Bahkan di Eropa, beberapa ikatan keterlibatan mulai lepas. Di Belanda, lima menteri, termasuk Menteri Luar Negeri dan Wakil Perdana Menteri, mengundurkan diri setelah kabinet tidak dapat menyetujui sanksi terhadap Israel, menjerumuskan pemerintah ke dalam krisis. Slovenia dan Spanyol telah mengumumkan embargo senjata. Mobilisasi pekerja di pelabuhan -pelabuhan di seluruh Mediterania dan sekitarnya telah melakukan transfer maritim materi militer ke Israel semakin sulit.
Tekanan populer meningkat pada pemerintah untuk memenuhi kewajiban hukum dan moral mereka dan menjatuhkan sanksi terhadap Israel. Ini bukan waktu untuk mendorong proyek yang tidak mungkin atau berbahaya yang dapat memberi mereka alasan untuk tidak bertindak.

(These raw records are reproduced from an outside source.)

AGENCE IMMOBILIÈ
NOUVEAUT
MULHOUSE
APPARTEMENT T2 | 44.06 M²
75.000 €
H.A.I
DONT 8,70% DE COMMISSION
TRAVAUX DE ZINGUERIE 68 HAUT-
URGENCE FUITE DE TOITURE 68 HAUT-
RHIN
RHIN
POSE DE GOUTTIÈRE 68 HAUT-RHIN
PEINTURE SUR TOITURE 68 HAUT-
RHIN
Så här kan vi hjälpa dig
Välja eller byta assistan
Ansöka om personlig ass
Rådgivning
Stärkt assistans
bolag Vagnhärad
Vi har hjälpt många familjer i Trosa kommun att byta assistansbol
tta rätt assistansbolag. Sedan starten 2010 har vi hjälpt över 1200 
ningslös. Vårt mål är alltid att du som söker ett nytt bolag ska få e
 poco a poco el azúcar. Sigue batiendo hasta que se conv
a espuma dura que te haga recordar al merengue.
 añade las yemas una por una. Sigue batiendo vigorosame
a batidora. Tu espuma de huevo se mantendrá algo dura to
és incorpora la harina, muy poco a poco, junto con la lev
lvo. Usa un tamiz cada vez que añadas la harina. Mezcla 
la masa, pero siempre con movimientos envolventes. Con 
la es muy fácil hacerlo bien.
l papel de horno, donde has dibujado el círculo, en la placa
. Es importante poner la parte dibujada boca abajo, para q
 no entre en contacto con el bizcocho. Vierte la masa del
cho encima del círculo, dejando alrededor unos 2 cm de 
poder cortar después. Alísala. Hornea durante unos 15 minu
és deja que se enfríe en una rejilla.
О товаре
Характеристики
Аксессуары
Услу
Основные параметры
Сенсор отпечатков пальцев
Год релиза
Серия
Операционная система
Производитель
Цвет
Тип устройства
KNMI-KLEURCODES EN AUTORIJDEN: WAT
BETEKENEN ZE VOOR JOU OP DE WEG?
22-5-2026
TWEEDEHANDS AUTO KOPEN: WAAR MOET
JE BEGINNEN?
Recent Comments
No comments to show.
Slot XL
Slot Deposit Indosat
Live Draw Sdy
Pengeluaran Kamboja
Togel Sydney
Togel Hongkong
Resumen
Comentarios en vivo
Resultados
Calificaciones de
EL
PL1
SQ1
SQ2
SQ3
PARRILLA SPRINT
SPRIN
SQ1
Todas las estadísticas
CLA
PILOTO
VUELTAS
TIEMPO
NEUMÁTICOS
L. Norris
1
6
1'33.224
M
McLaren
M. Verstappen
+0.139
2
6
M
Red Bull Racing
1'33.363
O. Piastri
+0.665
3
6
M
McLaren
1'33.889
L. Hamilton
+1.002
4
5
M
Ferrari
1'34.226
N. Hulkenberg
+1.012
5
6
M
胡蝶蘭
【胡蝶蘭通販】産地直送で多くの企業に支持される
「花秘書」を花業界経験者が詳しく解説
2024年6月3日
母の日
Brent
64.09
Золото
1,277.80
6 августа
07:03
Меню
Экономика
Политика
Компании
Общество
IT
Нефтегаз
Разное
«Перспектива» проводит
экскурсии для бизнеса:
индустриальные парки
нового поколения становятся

Kita semua melihat bagaimana genosidal Israel merobek-robek rencana Oslo untuk solusi dua negara untuk dikepalai. Kesepakatan itu tidak pernah lebih dari upaya untuk membuat Eropa, khususnya, merasa lebih baik tentang perannya dalam perampasan kita.
Janganlah kita jatuh ke dalam perangkap yang sama lagi dengan mendukung inisiatif yang hanya akan membuat dunia merasa lebih baik tentang genosida Israel. Tekanan dan sanksi konkret tetap merupakan langkah-langkah paling efektif yang tidak dapat dilakukan oleh sumbu AS-Israel tidak dapat memanipulasi sebanyak mungkin.
Mari kita memperkuat inisiatif multilateral global yang konkret dalam mendukung Palestina dan hukum internasional, seperti kelompok Den Haag. Mari kita tekan negara untuk menerapkan sanksi dan memotong rantai pasokan untuk genosida.
Tekanan harus dipertahankan sampai kolonialisme apartheid dan pemukim dibongkar antara Sungai Jordan dan Laut Mediterania.
Pandangan yang diungkapkan dalam artikel ini adalah milik penulis dan tidak selalu mencerminkan sikap editorial Al Jazeera.